Spree Commerce

Try It Now

Heartbleed and Open Source Security

Posted on April 16, 2014 by Alexander Diegel

Has Heartbleed Made You Think Twice About Open Source Security? Think Again.

By now, unless you have been woefully under-informed, you’ve not only heard of Heartbleed, you have likely had more than your fill of emails from web sites advising you about their patches. Ironically, as those emails pile up in your inbox, Heartbleed starts to seem like more of a nuisance. But the fact is, the personal information of millions was put at risk and it may be some time before we completely realize the damage that has been done.

Some have used this as an opportunity to point fingers at OpenSSL and Open Source frameworks in general. They point to the collaborative nature of the applications as an increased security threat. The argument is that when anyone can submit changes to an open source project, there is no way to know if a malevolent developer will intentionally create a vulnerability, similar to Heartbleed, with the sole intent of exposing security weaknesses within the software.
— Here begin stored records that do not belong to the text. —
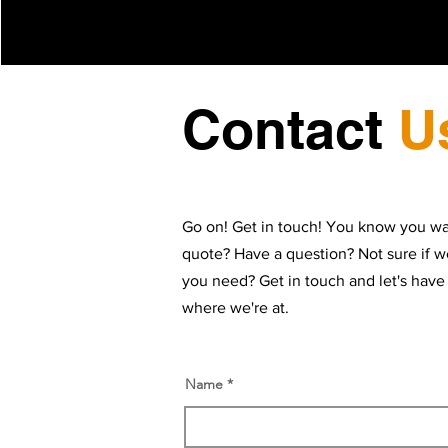
Contact
U
Go on! Get in touch! You know you wa
quote? Have a question? Not sure if w
you need? Get in touch and let's have
where we're at.
Name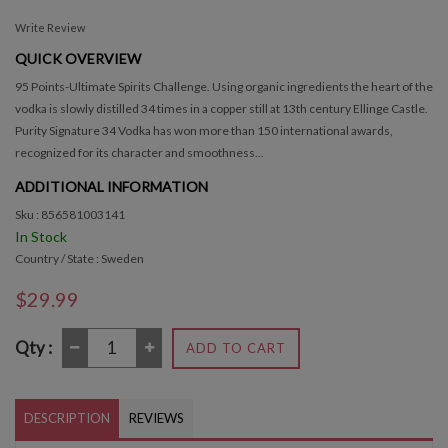
Write Review
QUICK OVERVIEW
95 Points-Ultimate Spirits Challenge. Using organic ingredients the heart of the
vodka is slowly distilled 34 times in a copper still at 13th century Ellinge Castle.
Purity Signature 34 Vodka has won more than 150 international awards,
recognized for its character and smoothness...
ADDITIONAL INFORMATION
Sku : 856581003141
In Stock
Country / State : Sweden
$29.99
Qty :
ADD TO CART
DESCRIPTION
REVIEWS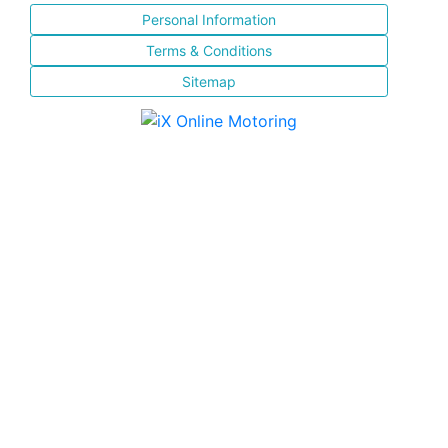
Personal Information
Terms & Conditions
Sitemap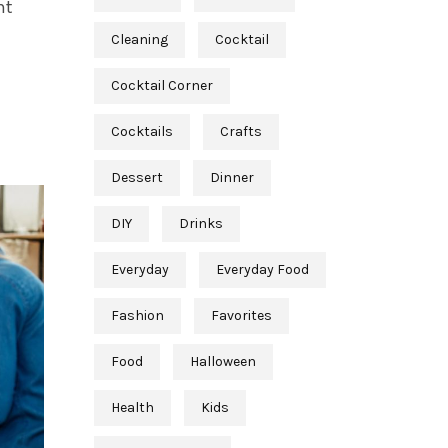
nt
Cleaning
Cocktail
Cocktail Corner
Cocktails
Crafts
Dessert
Dinner
DIY
Drinks
Everyday
Everyday Food
Fashion
Favorites
Food
Halloween
Health
Kids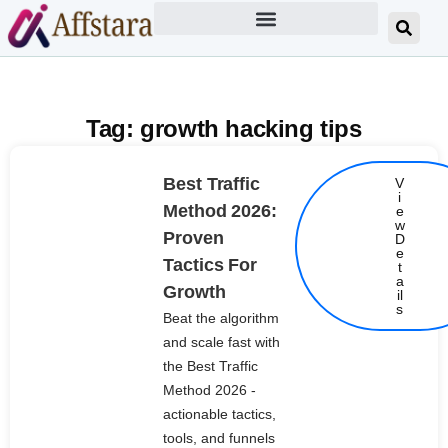
Tag: growth hacking tips
Best Traffic
V
i
Method 2026:
e
w
Proven
D
e
Tactics For
t
Details
a
Growth
il
s
Beat the algorithm
and scale fast with
the Best Traffic
Method 2026 -
actionable tactics,
tools, and funnels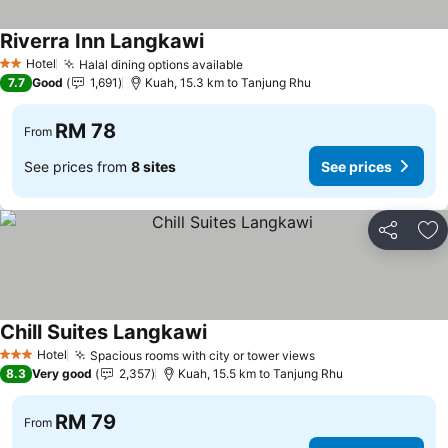
Riverra Inn Langkawi
Hotel
Halal dining options available
2 Stars
7.7
Good
1,691
Kuah, 15.3 km to Tanjung Rhu
RM 78
From
See prices from
8 sites
See prices
Share
Ad
Chill Suites Langkawi
Hotel
Spacious rooms with city or tower views
3 Stars
8.3
Very good
2,357
Kuah, 15.5 km to Tanjung Rhu
RM 79
From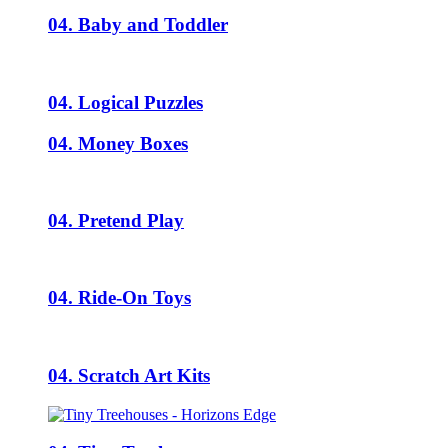
04. Baby and Toddler
04. Logical Puzzles
04. Money Boxes
04. Pretend Play
04. Ride-On Toys
04. Scratch Art Kits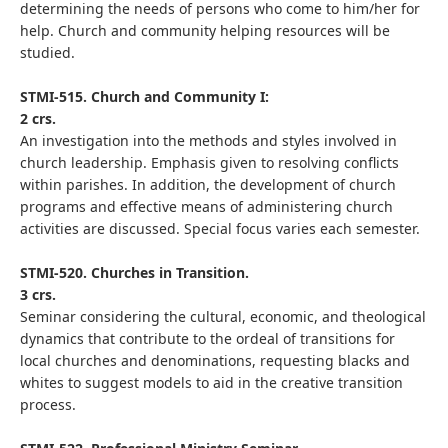
determining the needs of persons who come to him/her for
help. Church and community helping resources will be
studied.
STMI-515. Church and Community I:
2 crs.
An investigation into the methods and styles involved in
church leadership. Emphasis given to resolving conflicts
within parishes. In addition, the development of church
programs and effective means of administering church
activities are discussed. Special focus varies each semester.
STMI-520. Churches in Transition.
3 crs.
Seminar considering the cultural, economic, and theological
dynamics that contribute to the ordeal of transitions for
local churches and denominations, requesting blacks and
whites to suggest models to aid in the creative transition
process.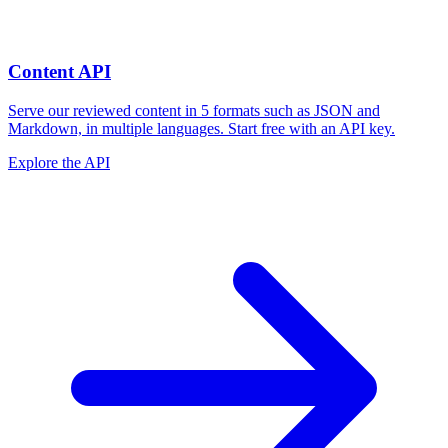
Content API
Serve our reviewed content in 5 formats such as JSON and
Markdown, in multiple languages. Start free with an API key.
Explore the API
However, Heartbleed isn’t a result of the fact that OpenSSL happens to be open source software. As we’ve seen time and time again, even the most robust enterprise software can be compromised by security flaws. This truly is not a question of whether open or closed source software is more likely to be compromised. As long as software is being written, whether open or closed, there will be holes to be patched.

When thinking about the security risks of open source software, there are two key points to remember. First, when backed by effective open source communities, open source software is made safer because so many developers actively test and fix the code.

For example, Spree has one of the most active developer communities in the world. Spree developers communicate regularly regarding all kinds of issues, be it feature improvements or bug fixes. Of course, Spree also utilizes extensive testing tools before releasing any software. With the combination of our in-depth testing and the community’s vigilance, we can be much more on top of quick resolution of bugs than closed software systems.

Second, when there is a need for a security patch or other bug fix, the person in control of implementation is…you. With closed source, you need to wait for the enterprise in control to fix the problem and make it available to users. For example, Akamai, one of the best, most sophisticated technology firms on the planet, is still working to address its Heartbleed vulnerabilities. Thus, users have no choice but to wait on Akamai for a complete fix. Open source users can do what they want with the code. They can use a patch that has been made available on Github, or can otherwise modify their code as they see fit. In fact, because Spree is open source and its users control their own code, they can choose to replace OpenSSL altogether if they so desire.

At the end of the day, the truth is that no piece of software is perfect, and that both open source and closed source frameworks are vulnerable to security flaws. The fundamental difference to remember is the relative ease with which these inevitable bugs can be found and fixed in open source platforms, so that consumers can again be protected as quickly as possible.